Requirement → Transcribe each record below character for character.

***** Extracted information *****

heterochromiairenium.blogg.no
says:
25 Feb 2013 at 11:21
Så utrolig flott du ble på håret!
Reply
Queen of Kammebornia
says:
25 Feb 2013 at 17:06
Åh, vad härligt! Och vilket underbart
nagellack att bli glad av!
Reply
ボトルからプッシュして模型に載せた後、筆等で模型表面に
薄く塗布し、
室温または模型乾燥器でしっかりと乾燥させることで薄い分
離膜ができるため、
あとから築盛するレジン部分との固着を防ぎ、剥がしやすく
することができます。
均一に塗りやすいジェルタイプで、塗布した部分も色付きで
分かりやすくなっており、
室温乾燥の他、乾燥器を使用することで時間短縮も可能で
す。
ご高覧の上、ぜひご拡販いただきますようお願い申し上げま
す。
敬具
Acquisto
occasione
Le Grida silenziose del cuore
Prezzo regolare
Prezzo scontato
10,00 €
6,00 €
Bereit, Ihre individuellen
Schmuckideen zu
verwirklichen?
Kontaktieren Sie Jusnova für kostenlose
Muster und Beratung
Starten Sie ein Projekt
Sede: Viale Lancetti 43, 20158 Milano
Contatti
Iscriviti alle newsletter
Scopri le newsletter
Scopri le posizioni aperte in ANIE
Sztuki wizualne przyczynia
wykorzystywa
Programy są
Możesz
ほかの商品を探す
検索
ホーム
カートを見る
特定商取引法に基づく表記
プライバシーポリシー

*****

Task response →
heterochromiairenium.blogg.no
says:
25 Feb 2013 at 11:21
Så utrolig flott du ble på håret!
Reply
Queen of Kammebornia
says:
25 Feb 2013 at 17:06
Åh, vad härligt! Och vilket underbart
nagellack att bli glad av!
Reply
ボトルからプッシュして模型に載せた後、筆等で模型表面に
薄く塗布し、
室温または模型乾燥器でしっかりと乾燥させることで薄い分
離膜ができるため、
あとから築盛するレジン部分との固着を防ぎ、剥がしやすく
することができます。
均一に塗りやすいジェルタイプで、塗布した部分も色付きで
分かりやすくなっており、
室温乾燥の他、乾燥器を使用することで時間短縮も可能で
す。
ご高覧の上、ぜひご拡販いただきますようお願い申し上げま
す。
敬具
Acquisto
occasione
Le Grida silenziose del cuore
Prezzo regolare
Prezzo scontato
10,00 €
6,00 €
Bereit, Ihre individuellen
Schmuckideen zu
verwirklichen?
Kontaktieren Sie Jusnova für kostenlose
Muster und Beratung
Starten Sie ein Projekt
Sede: Viale Lancetti 43, 20158 Milano
Contatti
Iscriviti alle newsletter
Scopri le newsletter
Scopri le posizioni aperte in ANIE
Sztuki wizualne przyczynia
wykorzystywa
Programy są
Możesz
ほかの商品を探す
検索
ホーム
カートを見る
特定商取引法に基づく表記
プライバシーポリシー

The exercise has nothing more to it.